Use of Nitrous Oxide Donor for Labor Induction in Women With PreEclampsia

Status:
Completed

Trial end date:
2020-07-01

Target enrollment:
0

Participant gender:
Female

Summary

A randomized controlled trial (RCT) of nitric-oxide donor (NOD) isosorbide mononitrate (IMN) versus placebo as an adjuvant to misoprostol/ intra-cervical Foley bulb for induction of labor to decrease rate of cesarean deliveries in pregnancies complicated by preeclampsia (≥24/0 weeks' gestation)

Phase:

Phase 4

Accepts Healthy Volunteers?

Details

Lead Sponsor:

Ohio State University

Treatments:

Isosorbide
Isosorbide Dinitrate
Isosorbide-5-mononitrate

Criteria

Inclusion Criteria:

- Women older than 18 years at the time of induction of labor with the ability to give
informed consent

- Induction of labor for clinical diagnosis of preeclampsia

- Unfavorable cervix (Bishop's score of less than 6)

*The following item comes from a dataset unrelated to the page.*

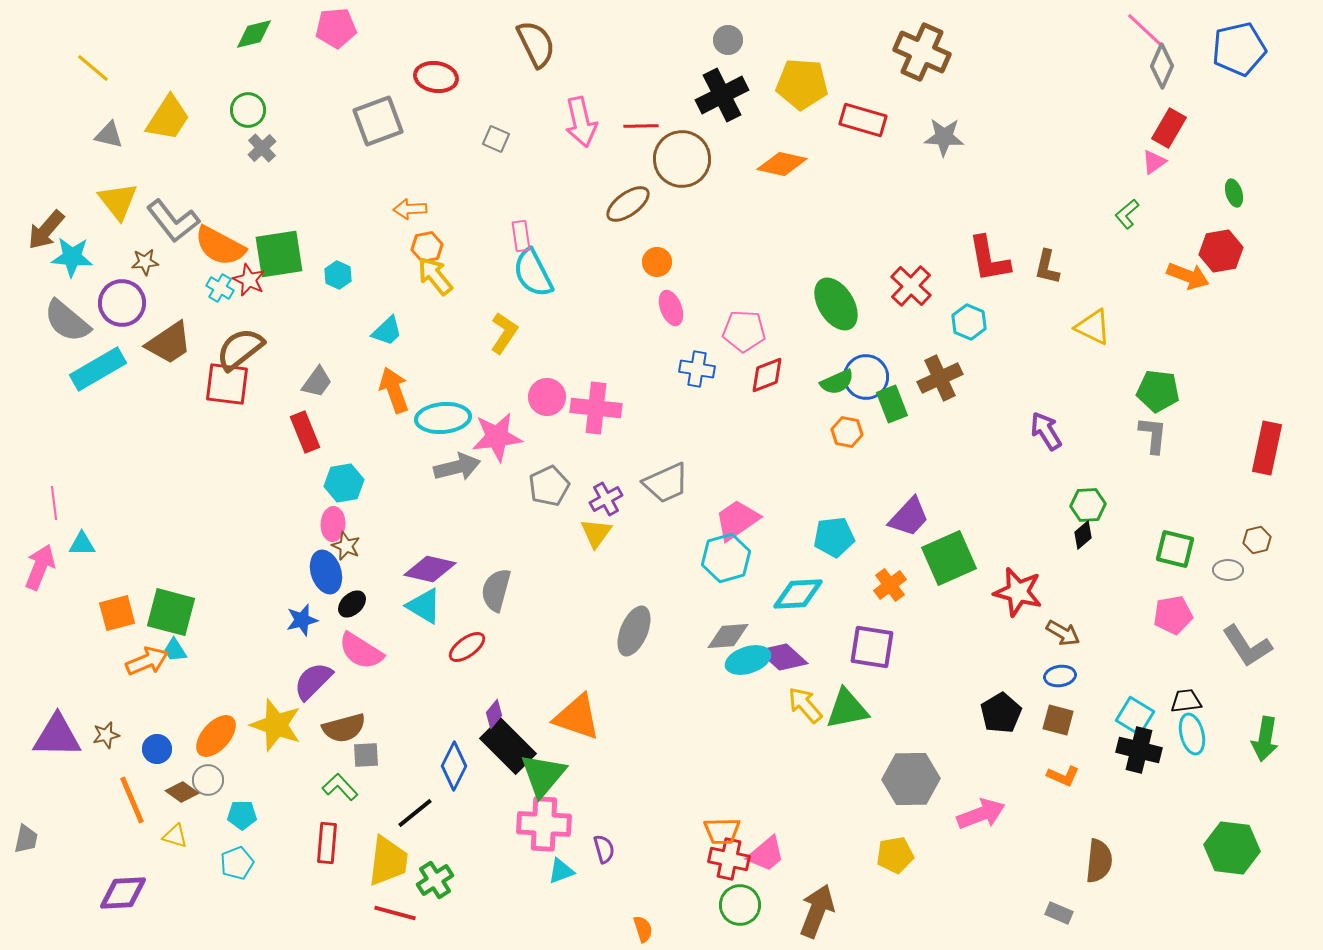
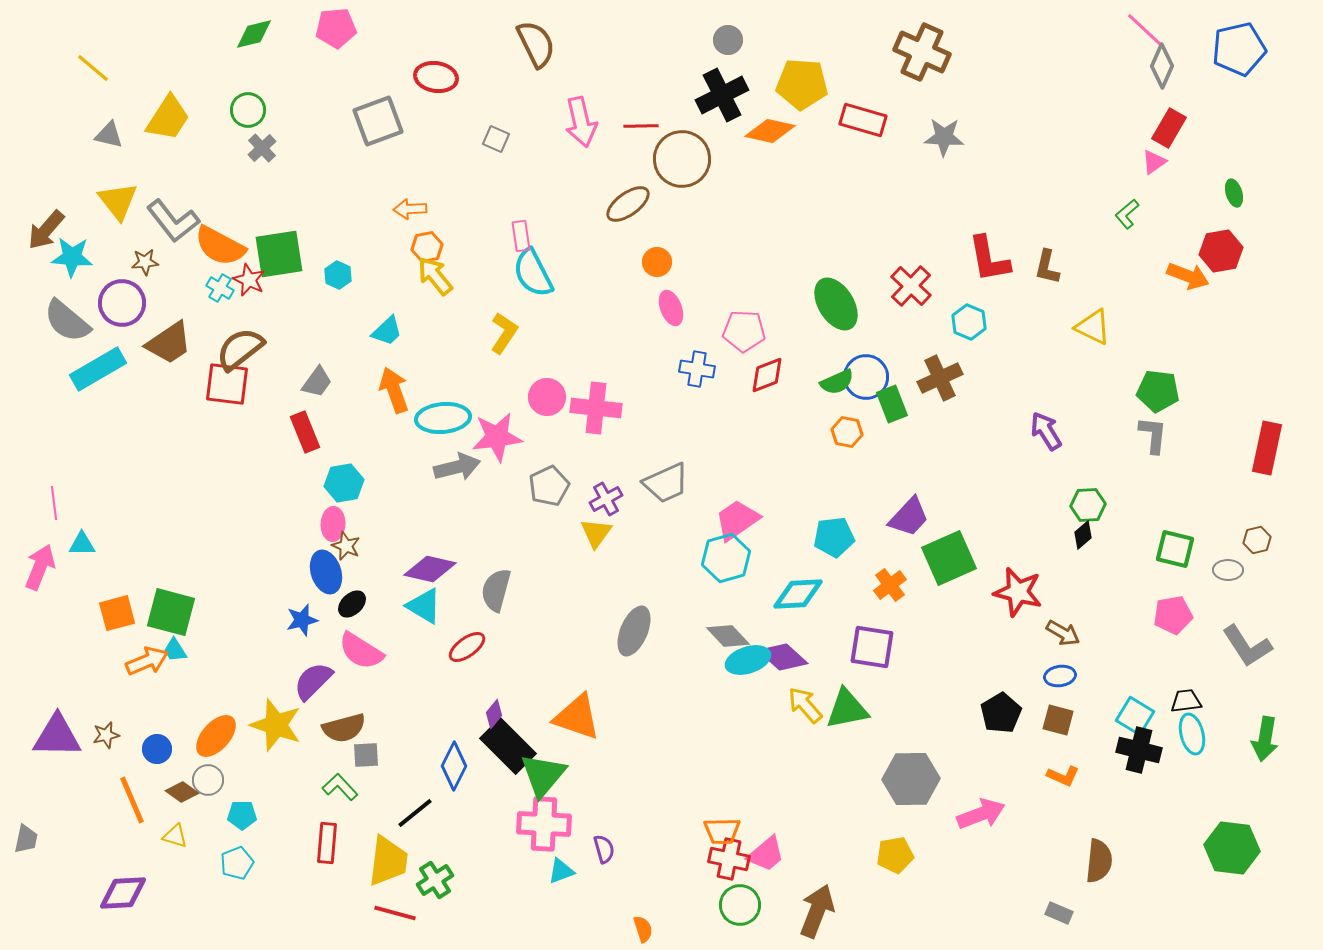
orange diamond at (782, 164): moved 12 px left, 33 px up
gray diamond at (728, 636): rotated 51 degrees clockwise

- Cervical dilation 2cm or less

- Singleton

- Gestational age ≥ 24 weeks

- English speaking

Exclusion Criteria:

- • Contraindication to vaginal delivery

- Contraindication to misoprostol

- Fetal Demise

- Major fetal anomaly

- Non-english speaking women

- HIV

- Medical conditions requiring assisted second stage

- Category III tracing

- Eclampsia

- Hemolysis Elevated Liver enzymes Low Platelets syndrome

- DIC or active hemorrhage before randomization

- Hypersensitivity to isosorbide mononitrate

- Isosorbide mononitrate should not be used in cases of acute myocardial infarction
with low filling pressure, acute circulatory failure (shock, vascular collapse),
or hypertrophic obstructive cardiomyopathy (HOCM), constrictive pericarditis, low
cardiac filling pressures, aortic/mitral valve stenosis and diseases associated
with a raised intra-cranial pressure e.g following a head trauma and including
cerebral hemorrhage.

- Isosorbide mononitrate should not be used in patients with severe anemia, severe
hypotension, closed angle glaucoma or severe hypovolaemia.

- Isosorbide mononitrate tablets contain lactose and therefore patients with rare
hereditary problems of galactose intolerance, the Lapp lactase deficiency or
glucose-galactose malabsorption should not take this medicine.